CodePudding user response:

You can use express-sessions directly in one of your controllers if you don't want to use it as a general middleware. If you set a session cookie when you log in and only check it next time the user logs in, make sure the user is logged out when tab or browser is closed, or after a certain time if you want to keep it more flexible and let users bypass the login form for x amount of time.

// in app.js

const session = require('express-sessions')
const MongoStore = require('connect-mongodb-session')(session)

const store = new MongoStore({
  uri: MONGO_URI
  collection: 'sessions'

app.use(session, { 
  secret: 'myL0ngSecretXXX', 
  resave: false, 
  saveUninitialized: false, 
  store 
})

// in your login controller

exports.setSession = (req, res, next) => {
  req.session.isAuthenticated = true //this saves a session cookie client side
  res.redirect('/dashboard')
}

// Router: 

router.post('/login', loginService)


// Login service

const { setSession } = require('./controllers/login')

// other requires ...

exports.loginService = catchAsync(async (req, res, next) => {
  const allowedFields = ['email', 'password']
  if (!checkFieldsStrict(req.body, allowedFields) || (isEmptyRequest(req.body))) {
    return next(new ErrorResponse(`Invalid request.`, 400))
  }
  const { email, password } = req.body
  if (!email || !password) {
    return next(new ErrorResponse(`Please provide your email and password.`, 400))
  }
  const user = await User.findOne({
    where: { email },
  })
  if (!user) {
    // Don't reveal that the user is unknown:
    return next(new ErrorResponse(`Invalid credentials.`, 401))
  }
  const passwordMatch = await comparePasswords(password, user.password)
  if (!passwordMatch) {
    return next(new ErrorResponse(`Invalid credentials.`, 401))
  }
  setSession()
  // maybe send back a token too in addition to the session?
})

CodePudding user response:

First off, you can make the middleware a lot more efficient by not rerunning it on every request. Just save the user in the session itself. Presumably, the relationship between userId and user never changes so whenever you first get the userId, just get the user and save it in the session itself too. Then, you're only querying the database once per session.

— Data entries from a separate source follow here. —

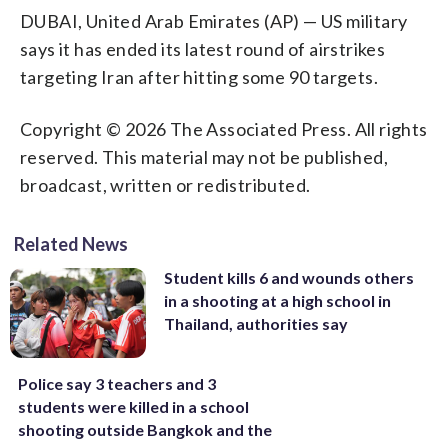
DUBAI, United Arab Emirates (AP) — US military
says it has ended its latest round of airstrikes
targeting Iran after hitting some 90 targets.
Copyright © 2026 The Associated Press. All rights
reserved. This material may not be published,
broadcast, written or redistributed.
Related News
Student kills 6 and wounds others
in a shooting at a high school in
Thailand, authorities say
Police say 3 teachers and 3
students were killed in a school
shooting outside Bangkok and the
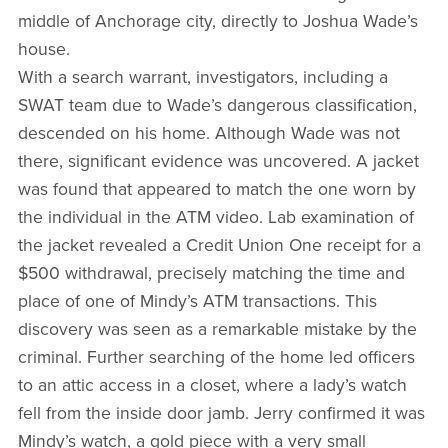
middle of Anchorage city, directly to Joshua Wade’s
house.
With a search warrant, investigators, including a
SWAT team due to Wade’s dangerous classification,
descended on his home. Although Wade was not
there, significant evidence was uncovered. A jacket
was found that appeared to match the one worn by
the individual in the ATM video. Lab examination of
the jacket revealed a Credit Union One receipt for a
$500 withdrawal, precisely matching the time and
place of one of Mindy’s ATM transactions. This
discovery was seen as a remarkable mistake by the
criminal. Further searching of the home led officers
to an attic access in a closet, where a lady’s watch
fell from the inside door jamb. Jerry confirmed it was
Mindy’s watch, a gold piece with a very small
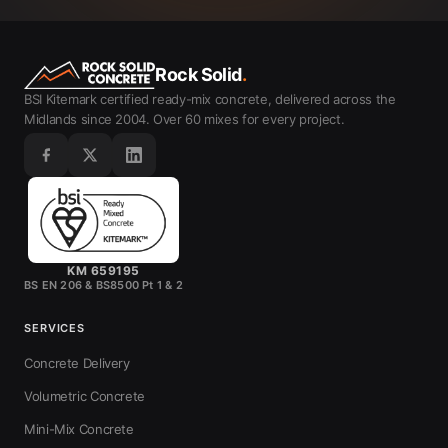
Rock Solid
.
BSI Kitemark certified ready-mix concrete, delivered across the
Midlands since 2004. Over 60 mixes for every project.
KM 659195
BS EN 206 & BS8500 Pt 1 & 2
SERVICES
Concrete Delivery
Volumetric Concrete
Mini-Mix Concrete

app.use(async (req, res, next) => {
    try {
        if(req.session.userid && !req.session.user) {
            req.session.user = await user.findById(userid)
        }
    } catch(err) {
        res.redirect('/'   req.oldUrl   '?err=UserNotFound')
        return;
    }
    next()
});

If you absolutely need the data in req.user instead of req.session.user, you can have the middleware set that too:

app.use(async (req, res, next) => {
    try {
        if(req.session.userid && !req.session.user) {
            req.session.user = await user.findById(userid)
        }
    } catch(err) {
        res.redirect('/'   req.oldUrl   '?err=UserNotFound')
        return;
    }
    // populate req.user if user is available
    if (req.session.user) {
        req.user = req.session.user;
    }
    next()
});

If some data within the user object might change over time and you want a fresh piece of that specific information, then you can put a DB request to get the absolute latest user object in those specific routes. That way you are only hitting the database when the user initially signs in and when a route absolutely needs the latest info from the database, rather than on every single request.

Oh, one other thing. After you call res.redirect(), you need to return from the middleware and not call next() because you're done processing that request and don't want further route handling on that request.